======== INPUT DATA ========

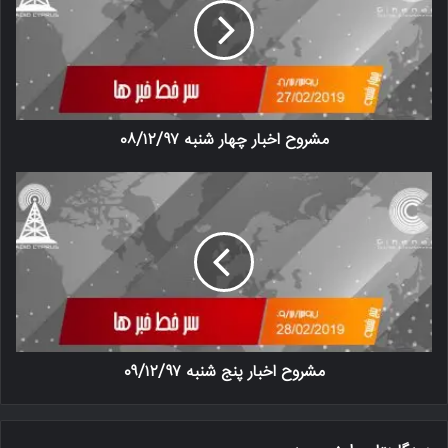
مشروح اخبار چهار شنبه ‍۰۸/۱۲/۹۷
مشروح اخبار پنج شنبه ‍۰۹/۱۲/۹۷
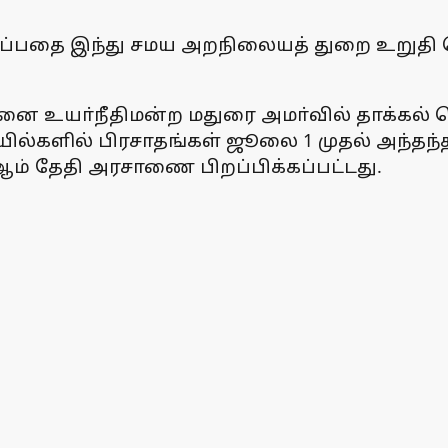
கிடைப்பதை இந்து சமய அறநிலையத் துறை உறுத
ை உயா்நீதிமன்ற மதுரை அமா்வில் தாக்கல் செ
ல்களில் பிரசாதங்கள் ஜூலை 1 முதல் அந்தந்தக
ஆம் தேதி அரசாணை பிறப்பிக்கப்பட்டது.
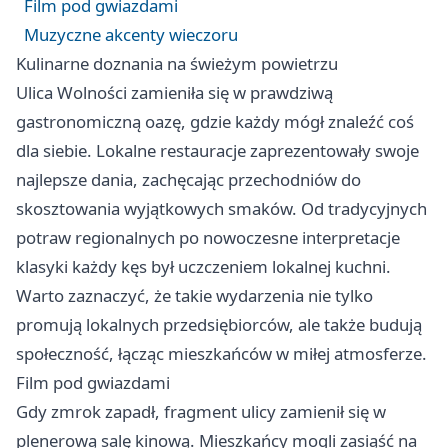
Film pod gwiazdami
Muzyczne akcenty wieczoru
Kulinarne doznania na świeżym powietrzu
Ulica Wolności zamieniła się w prawdziwą
gastronomiczną oazę, gdzie każdy mógł znaleźć coś
dla siebie. Lokalne restauracje zaprezentowały swoje
najlepsze dania, zachęcając przechodniów do
skosztowania wyjątkowych smaków. Od tradycyjnych
potraw regionalnych po nowoczesne interpretacje
klasyki każdy kęs był uczczeniem lokalnej kuchni.
Warto zaznaczyć, że takie wydarzenia nie tylko
promują lokalnych przedsiębiorców, ale także budują
społeczność, łącząc mieszkańców w miłej atmosferze.
Film pod gwiazdami
Gdy zmrok zapadł, fragment ulicy zamienił się w
plenerową salę kinową. Mieszkańcy mogli zasiąść na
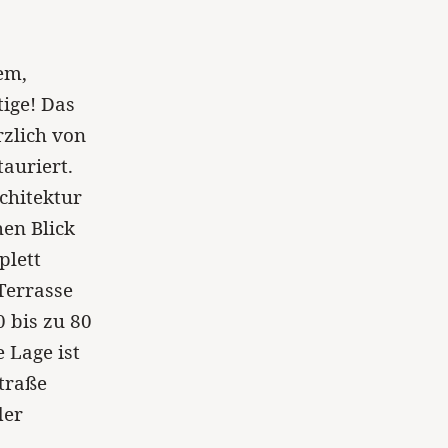
em,
ige! Das
rzlich von
auriert.
rchitektur
en Blick
plett
Terrasse
 bis zu 80
 Lage ist
straße
der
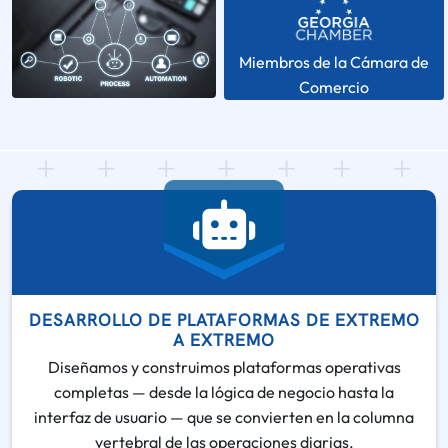
Miembros de la Cámara de
Comercio
DESARROLLO DE PLATAFORMAS DE EXTREMO
A EXTREMO
Diseñamos y construimos plataformas operativas
completas — desde la lógica de negocio hasta la
interfaz de usuario — que se convierten en la columna
vertebral de las operaciones diarias.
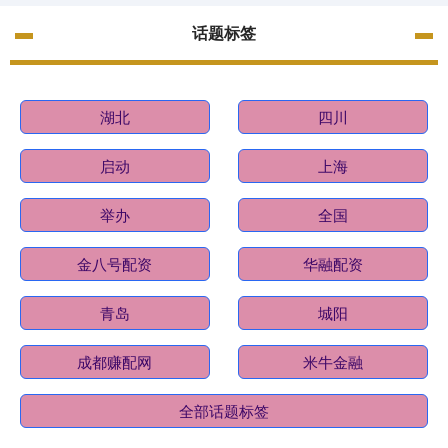
话题标签
湖北
四川
启动
上海
举办
全国
金八号配资
华融配资
青岛
城阳
成都赚配网
米牛金融
全部话题标签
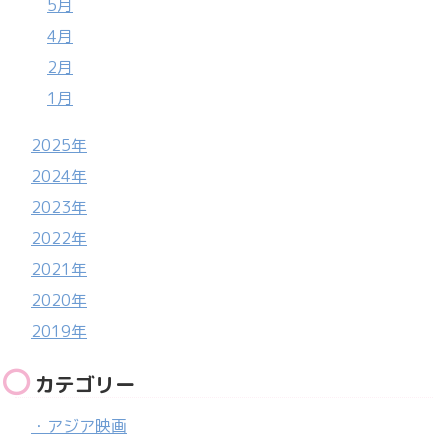
5月
4月
2月
1月
2025年
2024年
2023年
2022年
2021年
2020年
2019年
カテゴリー
・アジア映画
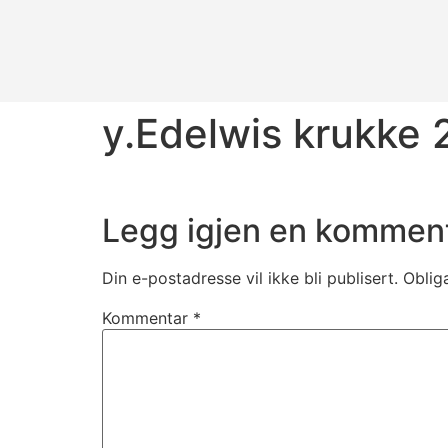
y.Edelwis krukke 
Legg igjen en kommen
Din e-postadresse vil ikke bli publisert.
Oblig
Kommentar
*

========

- [WHAT IS REQUIRED] Search the records above for "EXTREMO". Copy each line where it is found.

- [SOLVED PROBLEM]
DESARROLLO DE PLATAFORMAS DE EXTREMO
A EXTREMO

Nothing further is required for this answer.